# [What is expected]
Every entry below is to be copied exactly, apart from any picture it holds.

# [Transcribed page contents]
+ + +
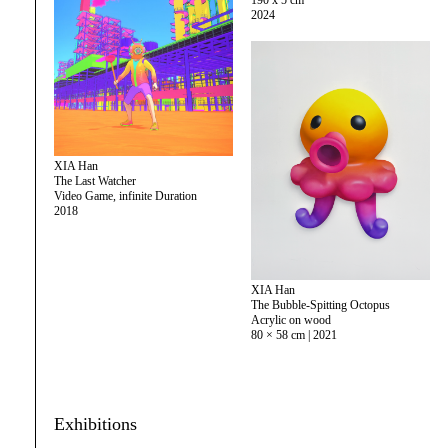
190 x 5 cm
2024
XIA Han
The Last Watcher
Video Game, infinite Duration
2018
XIA Han
The Bubble-Spitting Octopus
Acrylic on wood
80 × 58 cm | 2021
Exhibitions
+ + +
# [Solution for this task]
190 x 5 cm
2024
XIA Han
The Last Watcher
Video Game, infinite Duration
2018
XIA Han
The Bubble-Spitting Octopus
Acrylic on wood
80 × 58 cm | 2021
Exhibitions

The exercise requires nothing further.